Lafayette’s Billy Ray Lickert, a Mr. Basketball and a UK star, dies at 78
Billy Ray Lickert, the 1957 Mr. Basketball recipient who went on to have an All-America career at the University of Kentucky, died early Wednesday. He was 78.
Lickert, who played at Lafayette High School, became the second Mr. Basketball winner to die in the past week. Jim McDaniels, the 1967 winner out of Allen County-Scottsville who went on to have a prolific career at Western Kentucky University and in the American Basketball Association, died last Wednesday.
Lafayette High School Athletic Director Michael Kinney and Lafayette boys’ basketball coach Michael Mendenhall both confirmed Lickert’s death to the Herald-Leader.
Lafayette won the Sweet Sixteen championship in 1957. Lickert led the Generals with a game-high 26 points in a 55-52 victory over Eastern in the finals that year. His mark of 1,619 points at the school was the program’s all-time high until Jackson Davis, who currently plays at Eastern Kentucky University, passed it on Dec 10, 2013.
Mendenhall did not know Lickert personally but spoke with him a few times while planning a “passing of the record” moment for Davis. “He was gracious enough to come back for that,” said Mendenhall, who didn’t realize how much of an impact Lickert made at Lafayette until he began research during the lead-up to Davis’ record-setting night.
Lickert, who was inducted into the UK Athletics Hall of Fame in 2010, was named a Scholastic Coach Magazine All-American in 1957. He was selected to the coaches’ All-Southeastern Conference First Team as a sophomore, junior and senior while at UK, and was a Helms Foundation second-team All-American as a senior. He was drafted in the fifth round of the 1961 NBA Draft by the Los Angeles Lakers and ranks 49th in career scoring (1,076 points) at UK.
David Nisbet, a nephew of Lickert, told the Herald-Leader that the Lakers wanted Lickert to “try out” for the team but that Lickert wouldn’t go without a guaranteed contract because he already had a wife and son. The Lakers told Lickert that “even Jerry West didn’t get a guaranteed contract” and that if he didn’t make the team, they would set him up with a job at an insurance company.

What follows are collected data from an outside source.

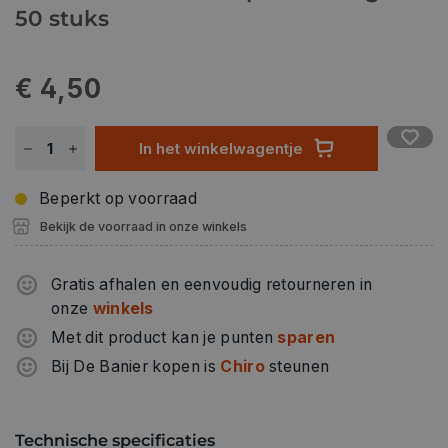
50 stuks
€ 4,50
In het winkelwagentje
Beperkt op voorraad
Bekijk de voorraad in onze winkels
Gratis afhalen en eenvoudig retourneren in
onze
winkels
Met dit product kan je punten
sparen
Bij De Banier kopen is
Chiro
steunen
Technische specificaties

Lickert declined L.A.’s offer and stayed in Lexington to work for Mason and Hanger, an architecture and engineering firm, where he eventually rose to the position of corporate secretary and treasurer.
“The most humble and good-hearted man I’ve ever met,” Nisbet wrote in an email. “Kentucky lost a great man today.”
Lickert spoke with the Herald-Leader as part of an oral history of the 1956 Sweet Sixteen tournament, considered by many as one of the best ever played. In that article, former UK coach Joe B. Hall said, “Billy was so slick, he could do things with so much ease that it didn’t look like he was working.”
Lickert was inducted into the Kentucky High School Basketball Hall of Fame in 2013. J.R. VanHoose, the 1998 Mr. Basketball winner out of Paintsville, was also part of that Hall of Fame class. Guys like Lickert “are true legends and will always have a place in our history,” VanHoose wrote in a text message to the Herald-Leader.
VanHoose, a history buff, recalled the first time he met Lickert, whom he’d enjoyed reading about but had never engaged with prior to the ceremony.
“He was everything I expected,” VanHoose wrote. “Well versed in basketball history, a great storyteller and very receptive to talk to me about basketball and anything I had questions about.
“I remember walking in to a lunch, the day of our Hall of Fame induction. There was Billy Ray, Johnny Cox, Linville Puckett and Larry Conley sitting and telling stories about Coach Rupp! What history, what stories and what a great time they were having. Of course I was honored when they asked me to sit with them.”
Oscar Combs, a close friend of Lickert, spoke with him last year on his podcast, “Conversations with Oscar Combs.” Lickert talked about playing in Memorial Coliseum for the first time while he was at Lafayette and for Coach Adolph Rupp when he was at UK.
He told Combs that he grew up across from UK’s campus as a child and that his dad worked for the university.
“So I was a Wildcat,” Lickert told Combs. “Every kid back in those days, you had aspirations of being able to play for Kentucky. That’s what everybody, all my friends then wanted to do. You didn’t think about the NBA, nobody’d ever heard of the NBA.
“Of course, in those days, when you were in grade school, your dream was to play at Lafayette.”
Lickert is survived by his wife, Sue, and two sons, Dick and Doug.
Visitation will be Sunday from 5 to 8 p.m. at Milward Funeral home on Southland Drive in Lexington. The funeral will be Monday at 11 a.m. at Crestwood Christian Church on Bellefonte Drive. Both are open to the public.